Petroleum and natural gas leases often contain a provision which permit the lessee to suspend production with payment of “delay rental” instead of the agreed royalty because of “lack of or an intermittent market”. However, where there is a continuing market for production, does the fact that such production is unprofitable justify the lessee terminating production and suspending royalty payments?

In a recent decision of the Alberta Court of Queen’s Bench, in an action by landowners for a declaration that production leases had terminated as a result of non-production, the court was required to consider whether a well becoming uneconomical to produce at current pricing justifies suspension of production and royalty payments.

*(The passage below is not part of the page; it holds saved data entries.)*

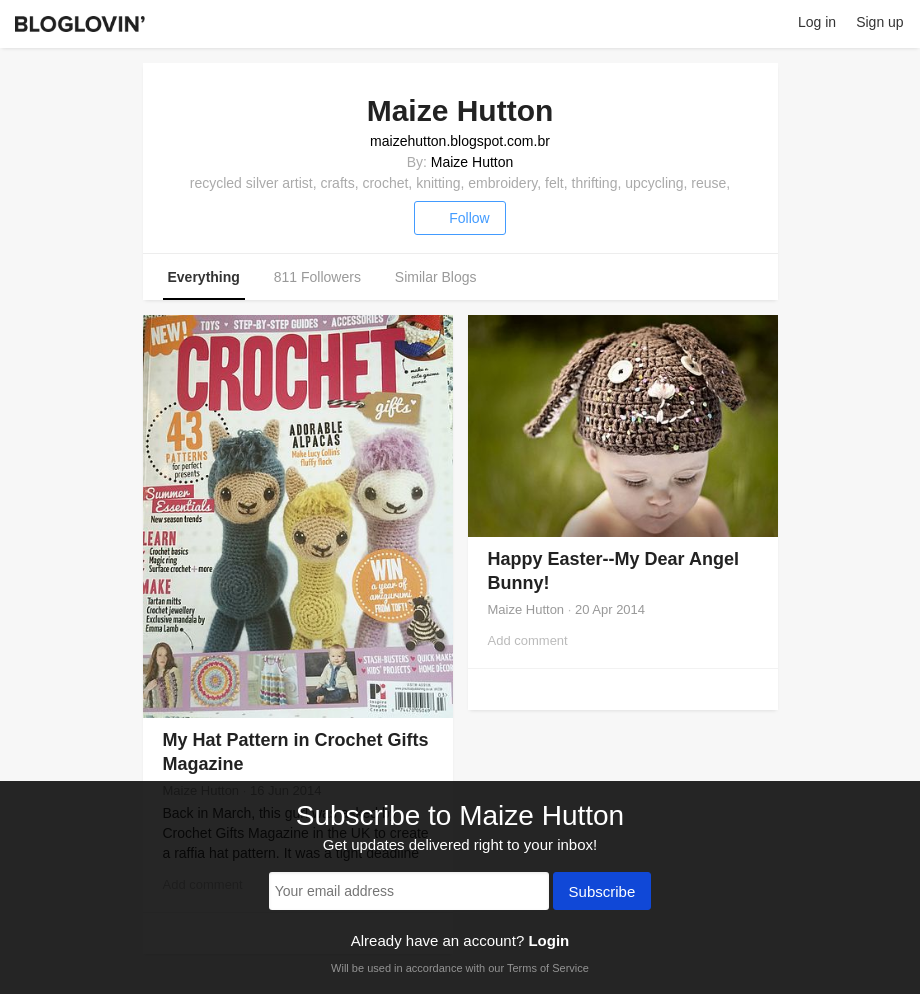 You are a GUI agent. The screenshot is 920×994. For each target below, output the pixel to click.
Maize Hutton (472, 162)
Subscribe (602, 893)
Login (548, 940)
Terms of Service (548, 968)
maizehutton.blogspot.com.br (460, 141)
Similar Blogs (436, 277)
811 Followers (317, 277)
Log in (817, 22)
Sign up (879, 22)
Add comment (528, 640)
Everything (204, 277)
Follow (459, 218) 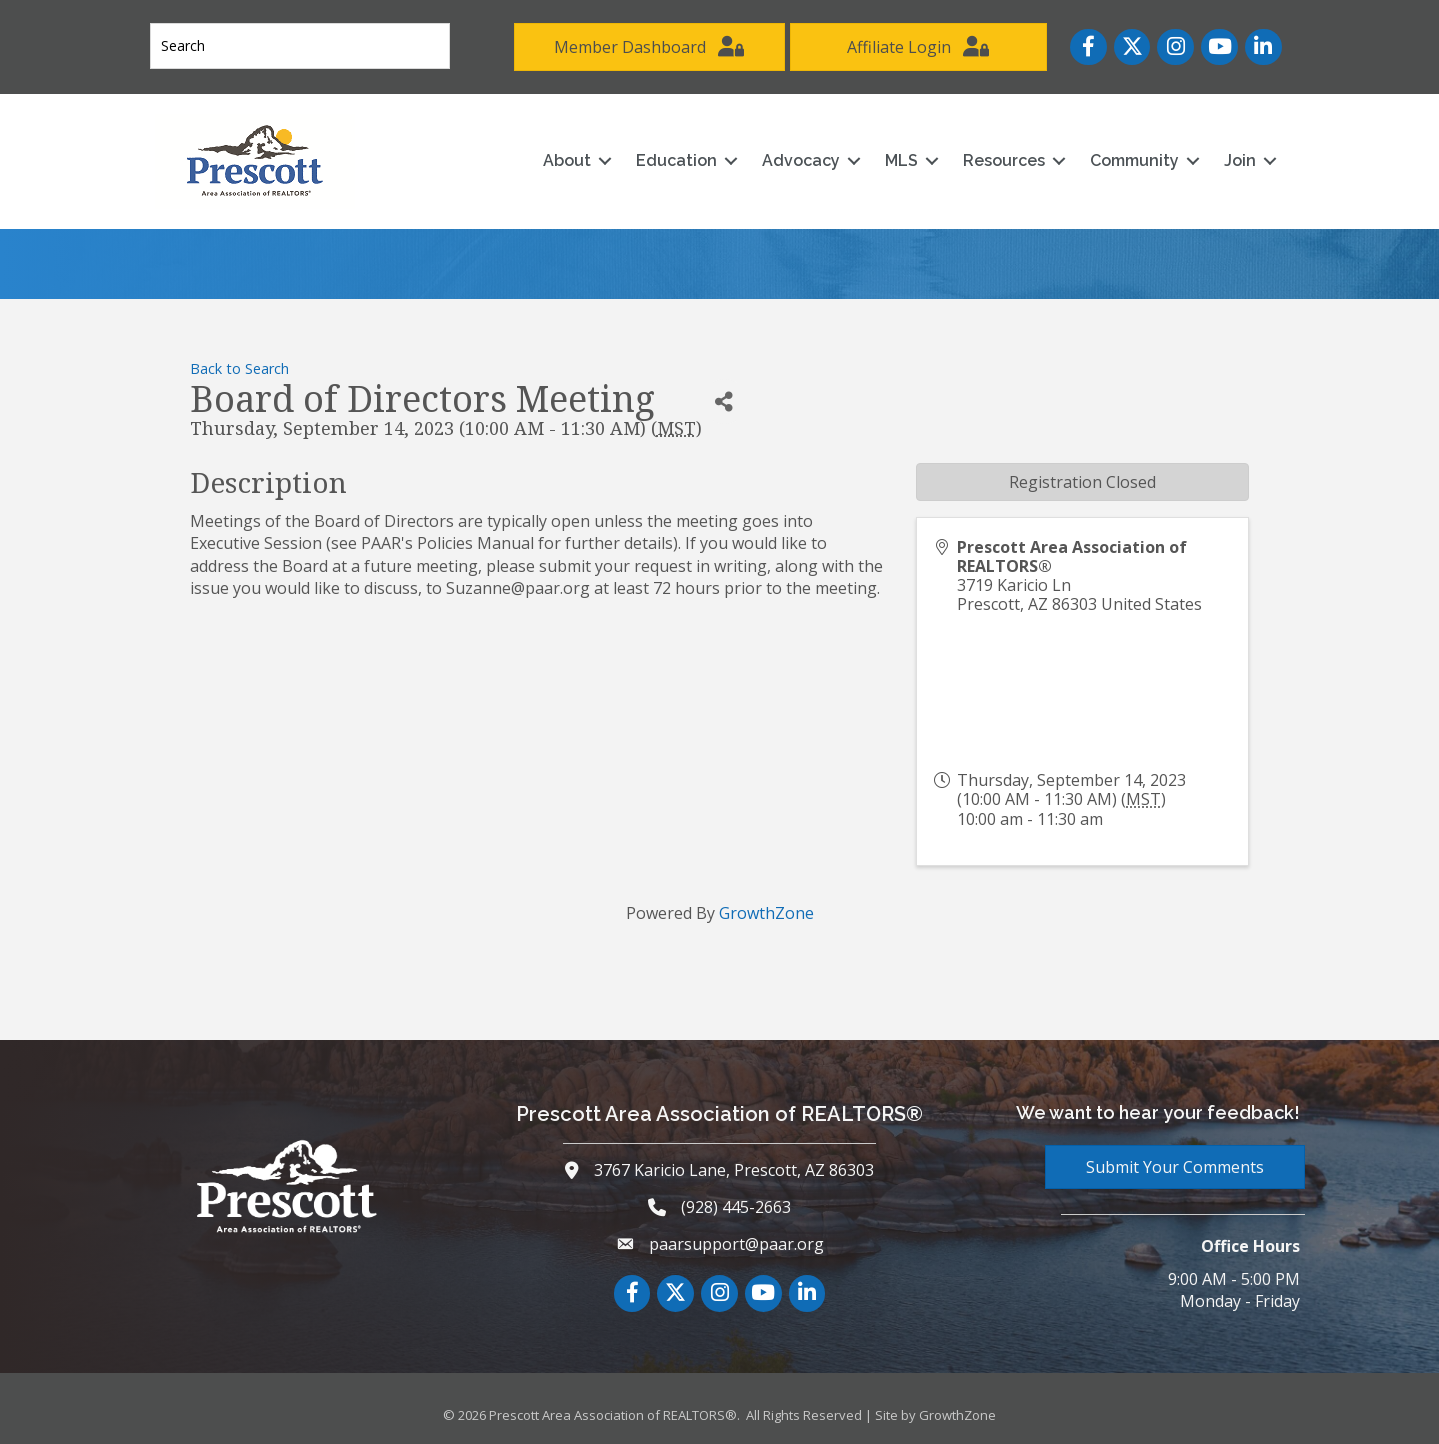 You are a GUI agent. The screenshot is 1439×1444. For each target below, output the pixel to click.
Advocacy (801, 160)
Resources (1004, 160)
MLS (901, 160)
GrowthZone (766, 913)
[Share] (724, 401)
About (567, 160)
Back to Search (239, 368)
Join (1240, 160)
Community (1134, 160)
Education (676, 160) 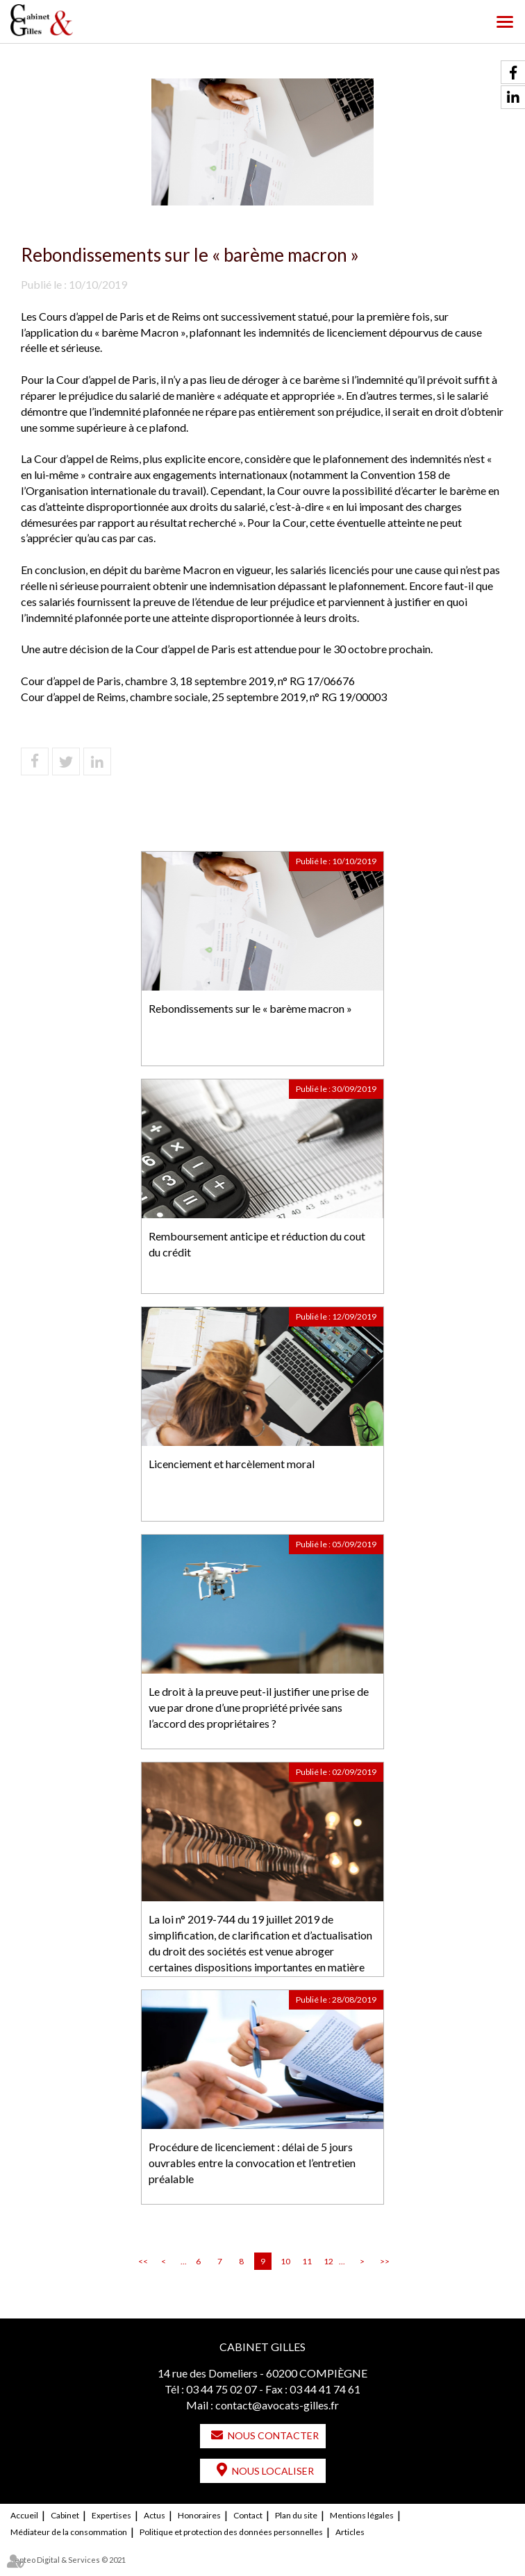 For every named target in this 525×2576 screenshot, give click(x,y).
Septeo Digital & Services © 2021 (68, 2559)
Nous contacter (273, 2435)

The leases at issue permitted the lessee to suspend production “as a result of a lack of or an intermittent market, or any cause whatsoever beyond the lessee’s reasonable control”. The defendant lessees acknowledged a market for production but asserted that production had been suspended because it was uneconomical.

In interpreting the lease provisions, the court commented:

“The Plaintiffs further submit that the Defendants’ proposed interpretation of ‘any cause whatsoever beyond the Lessee’s reasonable control’ would reallocate the business risk of an unprofitable market to the freeholder lessors by allowing the Lessees to hold the leases indefinitely based on their internal rates and the profitability of their oil and gas operations. The Defendants do not suggest that an interpretation of [the lease] language should depend on the particular hurdle rates of the Defendants. They have adduced expert evidence to establish that the [well] would not have been profitable to produce during the shut in period from the perspective of a prudent operator, a more objective standard.”

In dismissing the landowners’ action and upholding the continuing validity of the subject leases, the court concluded:

“ … I accept that the [well] was shut in in July, 1995 for causes beyond the Lessees’ reasonable control, in that it was uneconomical to produce during the shut in period given the low price of gas and relatively high costs of production and processing, effectively a lack of an economic market.

“ … The question remains whether circumstances changed during the shut in period such that a prudent operator would have foreseen profitability and taken steps to produce from the [well], and when that change occurred.

“For reasons I’ve already given, I accept … that the reactivation of the [well] during the shut in period was never economical, and that it would not have been commercially prudent to consider taking steps to recomplete [production] until the second or third quarter of the year 2000.”

Whether or not suspension of production by a lessee under a production lease may be justified because of market conditions, or may result in termination of lease, will depend upon the specific language of the lease. Even where non-production may be justified because of market conditions, it is the objective standard of the reasonable operator which is to be applied and not simply the internal financial considerations of a particular operator.